Unfortunately, the statements above are all too common of our dating culture today. An environment where prospects are quickly dismissed and someone better is only one swipe away.  I’ve heard horror stories on both sides, and I am shocked at the poor behavior that suddenly has become the norm rather than the exception for so many singles out there.

In a city like New York, where single, college educated women outnumber single college educated men by 39%, the dating economy breeds a hookup culture and a lower incentive for men to commit. The marriage rates for women is 13% in New York City versus 33% in a male abundant city like San Jose. According to the book Date Onomics, studies show that when there are more single women than men, women are valued more as sex objects, and when there are a surplus of men, women are valued as romantic love objects.

In New York, single, college educated women outnumber single college educated men by 39%. Unfortunately, that means in cities like New York, men can get away with behavior that just wouldn’t fly in male-rich cities like San Jose. Why? Because in San Jose, where there’s an over supply of men, and women are higher in demand, it’s less likely that a woman will give a second chance to douchebag behavior. But if you’re not planning on moving to the Silicon Valley or the suburbs anytime soon, what can one do to improve this seemingly dire dating culture? Both men and women, listen up.

To The Ladies…

Stop tolerating bad behavior. Just stop. Do it for yourself and do it for all the other women out there too. When you lower your standards and start letting people cross your boundaries, disrespect you, ignore you, treat you with inconsideration – only to reward that bad behavior by giving them more attention and sex, you train men that this behavior is okay. So they keep doing it. And then when they’re done doing that to you, they go on and do it to the next person. It’s like passing the douchebag baton and seriously, someone’s got to stop this relay.

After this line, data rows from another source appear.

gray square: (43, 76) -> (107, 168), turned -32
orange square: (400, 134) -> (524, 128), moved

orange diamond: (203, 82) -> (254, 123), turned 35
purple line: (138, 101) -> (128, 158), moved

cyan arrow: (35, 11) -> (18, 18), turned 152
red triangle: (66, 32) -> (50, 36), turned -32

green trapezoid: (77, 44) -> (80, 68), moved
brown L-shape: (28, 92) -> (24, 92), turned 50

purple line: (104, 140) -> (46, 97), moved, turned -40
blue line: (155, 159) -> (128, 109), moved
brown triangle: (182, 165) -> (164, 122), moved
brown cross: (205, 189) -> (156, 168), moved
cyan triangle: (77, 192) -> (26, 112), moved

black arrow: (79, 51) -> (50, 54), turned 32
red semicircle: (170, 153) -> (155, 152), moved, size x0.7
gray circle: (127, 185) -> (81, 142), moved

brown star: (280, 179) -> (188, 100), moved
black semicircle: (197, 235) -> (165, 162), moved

Stop Pretending To Play It Cool

Sometimes people mean well, but, they may be used to being a certain way, or have no idea how their actions affect you. I’ve noticed many people try so hard to play it cool and end up doing themselves a disservice. They don’t want to show vulnerability or their true feelings because of ego, insecurity and a fear of rejection. With all this armor on, how the hell is someone supposed to know that by not calling you that they hurt you when you acted like you didn’t give a shit in the first place? There’s a difference between pretending to play it cool and actually being it. Faking it gets you nowhere. Sure, it may prolong the back and forth a little, but eventually, the jig’s up.

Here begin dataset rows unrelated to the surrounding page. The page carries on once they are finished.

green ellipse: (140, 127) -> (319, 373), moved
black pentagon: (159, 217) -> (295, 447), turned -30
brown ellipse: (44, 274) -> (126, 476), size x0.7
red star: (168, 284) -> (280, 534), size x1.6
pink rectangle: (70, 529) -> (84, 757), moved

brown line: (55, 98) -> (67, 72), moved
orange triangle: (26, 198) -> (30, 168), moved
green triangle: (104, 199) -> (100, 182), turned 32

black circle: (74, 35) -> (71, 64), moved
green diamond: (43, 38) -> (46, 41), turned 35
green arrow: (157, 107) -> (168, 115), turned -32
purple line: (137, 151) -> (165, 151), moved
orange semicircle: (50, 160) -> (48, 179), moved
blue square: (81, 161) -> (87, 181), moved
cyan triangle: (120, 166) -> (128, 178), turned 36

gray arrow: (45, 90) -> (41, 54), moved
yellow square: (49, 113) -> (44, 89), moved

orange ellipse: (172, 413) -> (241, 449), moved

If someone behaves in a way that hurts your feelings or confuses you, communicate like an adult and tell them. Not in a blazing-bitch, entitled sort-of-way, but in a matter-of-fact way. There’s a big difference between stating your boundaries and chopping a guy’s balls off – the latter approach is ineffective.  When you vocalize your needs in a clear manner, you’ll be surprised at how much respect you gain. And the ones who don’t like your honesty and confidence in stating your boundaries, they’ll quickly get filtered out. And that’s a good thing.

Stop Giving Up Your Power

When you don’t stand your ground, when you tolerate someone walking all over you, when you say yes when you mean no – you give up your power. When you accept less than what you deserve because you’re scared someone will reject you or not like you back, you hurt your self-esteem. That turns into one negative spiral into desperation – the lower your self-esteem, the more anxious and needy your energy becomes and the more you’ll tolerate ill treatment. That way of being is the least likely to lead you down the path to happily ever after.

Stop Casually Hooking Up If It Makes You Feel Badly After

Sorry to break it to you, Sex and the City LIED to you and an entire generation of women. Casual sex is great for some, but has major consequences for many. WHY? Because when we have sex, we release chemicals that cause us women to bond and attach. Keep having sex with someone casually, and you may find yourself developing feelings of attachment. And when the person doesn’t want to commit after you’ve developed all these feelings, it can feel shitty. I definitely fall into this category. If I have sex with someone, I will develop feelings for them. I cannot compartmentalize sport sex and love-making.

And if I have sex with someone and they are dismissive or ignore me after, my feelings will be hurt and my superwoman goddess power will suffer. That’s not fun. I’m not saying to stop having casual sex, I’m saying, check in with how you feel, understand the science behind it and make choices that have positive after effects.

To the Gents…

Can you hook up with a girl, and for the next week ignore her texts and then when you feel like hooking up again, call her at 1AM for ‘a drink”? Yes you can, and especially in a city like New York, you can get away with it. I’m not going to use karma hocus pocus as a reason why you should not act like a jerk. But I think most of us want to be decent human beings, and maybe all this left swiping has affected the part of our brains responsible for good manners.

Grow A Pair…

It’s not about the chick du jour, it’s about your character. You don’t owe anyone anything, but there’s a certain way of treating people that is humane, and for no other reason but because, that’s the right thing to do. This means ghosting, ignoring someone after you’ve been intimate with the person, not being upfront and honest, lying, cheating – these are all ways of behaving that lack respect and human compassion, and it’s mean. It hurts people.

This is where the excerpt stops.